Functionize Root Cause Analysis & Self-Heal
A closer look at Functionize's Root Cause Analysis and Self-Heal technology powered by artificial intelligence and machine learning!
Overview
One of the biggest costs involved in testing is maintaining tests that fail, due to changes over time in the system being tested.
A major factor in this cost of test maintenance is that when a test fails, the failing action is often not the root cause of the failure. The root cause may have occurred several steps earlier.
A typical example is when changes on a page cause an incorrect button to be selected and clicked. The resulting page may not be the expected one, causing a subsequent action to fail.
Identifying such problems can be time-consuming, since it requires looking back through the actions that led to the failure, in order to identify the root cause. Successful root cause identification often requires a detailed investigation, including examination of the values and attributes of fields, and examining and comparing screenshots.
Having identified a possible root cause, the test must be modified and re-run to verify whether the cause was correctly identified and addressed.
Functionize Root Cause Analysis and Self-Heal helps automate this process, reducing the time and costs involved in this important test maintenance activity. This is achieved via three features that work together to identify and help resolve test failures:
- Root Cause Identification: Automatically identifying likely root causes for a failure.
- Smart Suggestions: Suggesting possible fixes for the failure. If the user accepts a suggestion, the test is updated automatically.
- Self-Heal: Automatically resolving the failure, by:
- Automatically testing suggested fixes and reporting on the results
- Automatically implementing an approved suggested fix
Each of the above features is described in more detail in the following
Root Cause Identification
Identifying the root cause of a failure is at least half the battle in correcting a failed test, and by itself can save significant time. Root cause identification is explained in more detail in the “How it Works” section below.
Smart Suggestions
Once possible root causes have been identified, suggestions for resolving the failure are automatically generated.

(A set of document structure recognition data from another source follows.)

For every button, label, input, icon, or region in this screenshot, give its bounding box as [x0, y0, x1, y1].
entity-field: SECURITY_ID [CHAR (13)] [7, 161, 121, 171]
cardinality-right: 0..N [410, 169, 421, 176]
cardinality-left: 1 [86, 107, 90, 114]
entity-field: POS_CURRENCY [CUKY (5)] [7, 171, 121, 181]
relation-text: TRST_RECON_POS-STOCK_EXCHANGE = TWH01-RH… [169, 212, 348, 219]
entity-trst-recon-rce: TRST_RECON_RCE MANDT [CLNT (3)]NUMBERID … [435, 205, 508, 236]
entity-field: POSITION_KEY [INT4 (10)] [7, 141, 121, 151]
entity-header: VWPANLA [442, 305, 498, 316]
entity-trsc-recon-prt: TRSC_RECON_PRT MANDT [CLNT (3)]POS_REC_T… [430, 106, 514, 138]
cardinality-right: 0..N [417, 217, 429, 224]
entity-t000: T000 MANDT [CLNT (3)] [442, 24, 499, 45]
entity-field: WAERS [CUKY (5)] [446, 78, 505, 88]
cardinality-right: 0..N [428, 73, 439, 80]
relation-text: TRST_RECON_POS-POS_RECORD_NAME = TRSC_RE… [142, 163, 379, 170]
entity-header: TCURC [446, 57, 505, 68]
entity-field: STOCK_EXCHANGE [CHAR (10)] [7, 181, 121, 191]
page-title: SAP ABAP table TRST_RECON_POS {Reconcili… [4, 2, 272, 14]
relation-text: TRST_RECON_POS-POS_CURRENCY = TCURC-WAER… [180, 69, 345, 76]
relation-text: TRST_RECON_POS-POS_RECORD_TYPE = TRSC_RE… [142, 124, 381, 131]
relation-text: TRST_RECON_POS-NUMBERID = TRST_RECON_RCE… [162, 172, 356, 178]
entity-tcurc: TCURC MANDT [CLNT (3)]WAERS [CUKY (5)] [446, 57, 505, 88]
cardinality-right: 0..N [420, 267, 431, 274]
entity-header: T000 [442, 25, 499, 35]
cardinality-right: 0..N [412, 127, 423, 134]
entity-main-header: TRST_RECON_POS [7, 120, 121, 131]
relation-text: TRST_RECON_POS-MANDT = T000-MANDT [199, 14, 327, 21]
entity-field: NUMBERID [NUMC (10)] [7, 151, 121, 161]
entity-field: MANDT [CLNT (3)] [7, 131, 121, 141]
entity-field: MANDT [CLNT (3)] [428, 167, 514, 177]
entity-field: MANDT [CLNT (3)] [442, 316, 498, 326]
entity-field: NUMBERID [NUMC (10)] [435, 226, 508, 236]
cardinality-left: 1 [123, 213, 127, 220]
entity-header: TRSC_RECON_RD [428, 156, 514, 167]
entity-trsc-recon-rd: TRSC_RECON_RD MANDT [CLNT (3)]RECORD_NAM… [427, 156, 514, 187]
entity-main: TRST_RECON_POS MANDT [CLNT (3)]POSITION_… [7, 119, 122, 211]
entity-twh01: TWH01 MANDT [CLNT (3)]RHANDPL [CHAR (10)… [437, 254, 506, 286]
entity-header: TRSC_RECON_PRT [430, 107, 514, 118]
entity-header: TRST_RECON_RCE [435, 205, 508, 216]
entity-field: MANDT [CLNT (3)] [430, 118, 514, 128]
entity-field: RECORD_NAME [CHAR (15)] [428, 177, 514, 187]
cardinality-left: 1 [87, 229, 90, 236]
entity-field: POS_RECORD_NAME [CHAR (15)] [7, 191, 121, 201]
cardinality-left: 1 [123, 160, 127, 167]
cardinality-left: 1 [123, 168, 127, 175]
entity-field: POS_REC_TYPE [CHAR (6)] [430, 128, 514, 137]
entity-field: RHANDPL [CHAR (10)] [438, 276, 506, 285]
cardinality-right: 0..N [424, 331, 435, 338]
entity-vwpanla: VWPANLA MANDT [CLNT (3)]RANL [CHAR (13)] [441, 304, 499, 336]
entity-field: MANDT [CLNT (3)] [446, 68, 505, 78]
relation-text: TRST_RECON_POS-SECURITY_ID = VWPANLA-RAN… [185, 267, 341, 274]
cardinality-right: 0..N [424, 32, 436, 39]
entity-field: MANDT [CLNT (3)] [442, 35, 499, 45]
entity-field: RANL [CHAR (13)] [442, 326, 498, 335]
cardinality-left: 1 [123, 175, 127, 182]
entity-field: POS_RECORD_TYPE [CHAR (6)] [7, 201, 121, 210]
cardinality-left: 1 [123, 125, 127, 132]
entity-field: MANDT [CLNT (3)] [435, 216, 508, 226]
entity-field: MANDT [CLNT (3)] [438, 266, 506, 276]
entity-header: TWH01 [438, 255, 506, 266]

These suggestions save time by identifying possible resolutions and allowing the user to update the test accordingly. Accepting a suggestion will update the test. Smart suggestions also support the self-heal feature described below.
Self-Heal
Each potential root cause can have several possible resolutions. In cases where the correct resolution is not immediately obvious, the self-heal feature can be used to automatically re-run the test with each of the available suggestions. The user is then given the option to approve any successful resolutions to the problem, and the test will be automatically updated with that resolution.
How it Works
Root Cause Analysis can be a complex task, and Functionize brings several technologies and techniques to bear in order to address it.
Historical Data
Historical data about previous successful tests is a key factor used to identify root causes. Comparing a failed test run to previous successful runs allows anomalies in normal test behavior to be identified. These comparisons are performed using multiple techniques, described in the following sections.
Rule-Based Expert System
A rule-based expert system is used to identify many common failure scenarios, such as various kinds of element selection failures, or overly-specific comparisons that fail when data changes.
Each action in the test is examined and tested against a set of rules, compared to related actions earlier in the test, and to successful actions on previous tests.

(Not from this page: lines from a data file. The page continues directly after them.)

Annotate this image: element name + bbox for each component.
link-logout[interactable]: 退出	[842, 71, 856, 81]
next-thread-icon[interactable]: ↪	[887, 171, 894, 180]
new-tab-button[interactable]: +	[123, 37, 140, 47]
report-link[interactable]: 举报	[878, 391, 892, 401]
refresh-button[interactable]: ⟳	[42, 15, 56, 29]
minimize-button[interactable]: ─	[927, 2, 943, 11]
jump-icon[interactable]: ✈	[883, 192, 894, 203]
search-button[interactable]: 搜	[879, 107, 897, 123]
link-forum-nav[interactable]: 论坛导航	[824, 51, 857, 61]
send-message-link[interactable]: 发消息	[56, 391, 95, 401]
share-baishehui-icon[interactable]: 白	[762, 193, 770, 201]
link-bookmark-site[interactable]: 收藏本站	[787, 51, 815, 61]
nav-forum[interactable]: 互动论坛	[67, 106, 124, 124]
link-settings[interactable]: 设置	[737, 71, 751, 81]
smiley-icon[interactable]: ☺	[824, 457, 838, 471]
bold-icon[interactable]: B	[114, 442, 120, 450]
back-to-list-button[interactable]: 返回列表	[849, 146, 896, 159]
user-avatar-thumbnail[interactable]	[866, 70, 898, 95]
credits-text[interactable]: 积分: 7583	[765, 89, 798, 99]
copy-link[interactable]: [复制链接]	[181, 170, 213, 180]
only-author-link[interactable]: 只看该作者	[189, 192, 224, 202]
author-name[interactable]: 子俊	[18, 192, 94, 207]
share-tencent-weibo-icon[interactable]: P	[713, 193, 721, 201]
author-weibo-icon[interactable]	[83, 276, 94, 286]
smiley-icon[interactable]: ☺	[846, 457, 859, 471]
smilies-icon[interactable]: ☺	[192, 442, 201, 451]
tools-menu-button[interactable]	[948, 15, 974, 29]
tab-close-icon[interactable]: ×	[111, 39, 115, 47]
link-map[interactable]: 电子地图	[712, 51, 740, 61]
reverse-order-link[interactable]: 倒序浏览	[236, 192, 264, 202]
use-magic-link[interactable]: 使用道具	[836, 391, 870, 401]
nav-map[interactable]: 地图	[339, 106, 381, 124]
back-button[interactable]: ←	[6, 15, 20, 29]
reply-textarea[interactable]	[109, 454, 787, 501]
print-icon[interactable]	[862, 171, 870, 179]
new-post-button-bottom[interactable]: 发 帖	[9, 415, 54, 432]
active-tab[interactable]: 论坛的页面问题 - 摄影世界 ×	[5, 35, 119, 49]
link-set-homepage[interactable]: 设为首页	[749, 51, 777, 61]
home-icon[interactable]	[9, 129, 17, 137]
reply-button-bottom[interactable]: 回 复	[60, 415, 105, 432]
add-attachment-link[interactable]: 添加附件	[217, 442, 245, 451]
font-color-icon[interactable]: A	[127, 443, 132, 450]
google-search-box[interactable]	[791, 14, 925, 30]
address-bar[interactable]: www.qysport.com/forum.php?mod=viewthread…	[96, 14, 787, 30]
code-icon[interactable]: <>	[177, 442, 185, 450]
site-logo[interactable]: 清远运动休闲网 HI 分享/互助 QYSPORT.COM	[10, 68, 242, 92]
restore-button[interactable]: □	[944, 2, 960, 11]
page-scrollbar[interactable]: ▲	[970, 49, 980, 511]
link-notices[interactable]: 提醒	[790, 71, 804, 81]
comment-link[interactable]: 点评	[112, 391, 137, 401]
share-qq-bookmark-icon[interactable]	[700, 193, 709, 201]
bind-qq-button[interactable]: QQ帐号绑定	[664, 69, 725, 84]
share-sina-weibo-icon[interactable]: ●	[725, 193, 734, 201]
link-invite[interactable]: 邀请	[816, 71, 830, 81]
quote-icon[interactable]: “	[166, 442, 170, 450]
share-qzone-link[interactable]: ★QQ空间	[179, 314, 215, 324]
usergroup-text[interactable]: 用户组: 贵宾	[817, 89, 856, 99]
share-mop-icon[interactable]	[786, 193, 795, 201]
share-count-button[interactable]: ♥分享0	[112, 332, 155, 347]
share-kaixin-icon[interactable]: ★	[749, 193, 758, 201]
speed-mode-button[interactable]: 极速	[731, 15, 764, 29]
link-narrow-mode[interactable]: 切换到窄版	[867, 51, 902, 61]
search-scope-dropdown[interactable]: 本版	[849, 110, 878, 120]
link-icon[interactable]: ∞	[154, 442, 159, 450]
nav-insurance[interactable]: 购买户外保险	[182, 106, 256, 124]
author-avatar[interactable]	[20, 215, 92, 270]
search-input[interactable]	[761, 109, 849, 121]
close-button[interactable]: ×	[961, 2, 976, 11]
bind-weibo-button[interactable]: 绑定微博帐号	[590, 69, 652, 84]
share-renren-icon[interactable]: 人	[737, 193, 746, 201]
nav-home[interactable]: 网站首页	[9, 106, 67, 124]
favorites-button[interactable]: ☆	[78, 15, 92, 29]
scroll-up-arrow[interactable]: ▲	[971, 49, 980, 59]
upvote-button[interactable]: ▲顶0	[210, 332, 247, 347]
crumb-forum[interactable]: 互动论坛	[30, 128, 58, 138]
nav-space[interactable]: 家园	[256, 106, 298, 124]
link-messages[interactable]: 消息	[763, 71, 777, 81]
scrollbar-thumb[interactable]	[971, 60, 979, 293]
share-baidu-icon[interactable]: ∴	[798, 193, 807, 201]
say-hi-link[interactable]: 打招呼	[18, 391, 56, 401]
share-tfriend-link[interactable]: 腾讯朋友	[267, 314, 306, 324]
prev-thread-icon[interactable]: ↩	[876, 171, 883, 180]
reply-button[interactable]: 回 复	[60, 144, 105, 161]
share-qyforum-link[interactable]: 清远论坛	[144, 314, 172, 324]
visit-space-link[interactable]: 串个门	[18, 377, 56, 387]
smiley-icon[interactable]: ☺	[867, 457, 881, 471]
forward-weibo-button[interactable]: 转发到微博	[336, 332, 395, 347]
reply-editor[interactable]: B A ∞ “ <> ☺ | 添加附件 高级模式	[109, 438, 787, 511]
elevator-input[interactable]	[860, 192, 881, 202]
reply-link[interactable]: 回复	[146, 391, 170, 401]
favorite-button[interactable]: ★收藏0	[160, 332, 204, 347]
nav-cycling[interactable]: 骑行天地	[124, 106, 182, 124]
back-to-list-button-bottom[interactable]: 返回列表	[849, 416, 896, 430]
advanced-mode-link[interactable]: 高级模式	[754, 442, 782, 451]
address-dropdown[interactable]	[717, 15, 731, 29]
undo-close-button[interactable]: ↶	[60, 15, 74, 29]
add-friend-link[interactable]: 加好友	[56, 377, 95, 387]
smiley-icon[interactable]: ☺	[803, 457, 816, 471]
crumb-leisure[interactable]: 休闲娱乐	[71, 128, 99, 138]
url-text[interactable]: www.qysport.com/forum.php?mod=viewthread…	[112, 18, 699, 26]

An intelligent scoring mechanism is used to evaluate the confidence in the selection of elements and in the correctness of actions executed. These scores are used in assessing the correctness of each action, to help identify root causes and possible solutions. The scores are generated by the machine learning algorithms described below.
Machine Learning
Machine learning is used in root cause analysis in multiple ways.

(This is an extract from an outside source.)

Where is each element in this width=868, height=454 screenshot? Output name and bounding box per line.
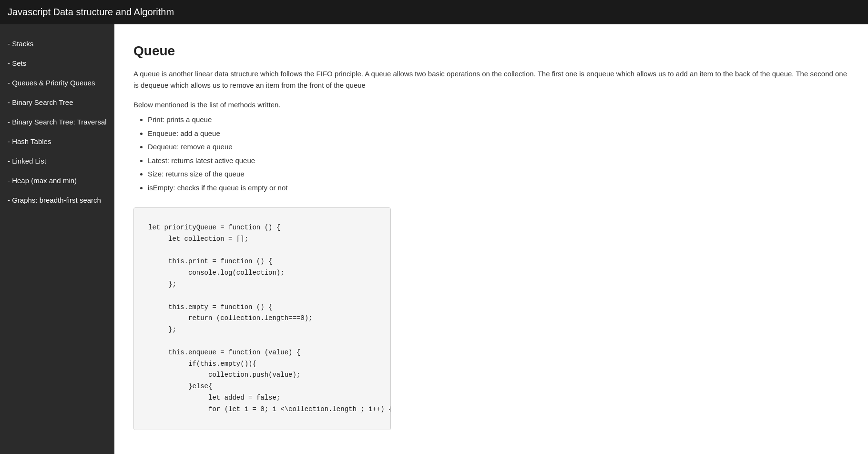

ML models are used to generate scores characterizing the confidence level in element selection and action correctness. These scores are used by the expert system to help detect failing actions.
ML models are also used to identify root causes by learning what successful actions look like over time, and using this training to identify failed actions. This allows the system to adapt to changing application behavior, and more effectively identify the actual root causes even in cases where the expert system cannot.
Examples
Element Selection
The root cause of many test failures is element selection - for various reasons, a test may identify and select the wrong page element, resulting in a failure. This failure may occur immediately or on a subsequent action.
Root cause analysis can identify the original failing selection, saving time in debugging the cause of the test failure. Smart suggestions can suggest changes needed to select the correct element. Self-heal can implement and validate these changes.
Comparisons
It is common for a test to rely on a comparison that later fails due to changed content in the element being compared. Root cause analysis can identify these cases and suggest fixes, such as using less strict comparison operators - e.g. ‘contains’ instead of ‘equals’, or using substring comparisons.
Future Scenarios
Root cause analysis will be able to detect the following scenarios in future versions.
Slow loading
Tests can fail due to slowness when loading a request. Functionize’s monitoring of action durations allows it to compare to historical behavior and identify cases where an action fails due to slowness in loading. In this case, the suggested fix will be to either add a delay or simply re-run the test. The self-heal feature can automatically implement and validate the adding of a delay.
Failed loading
Request failures, such as HTTP errors (4xx, 5xx), can lead to failed tests. Root cause analysis can identify the action which resulted in a request failure.
Failed authentication or authorization
Root cause analysis can detect scenarios where authentication or authorization fails.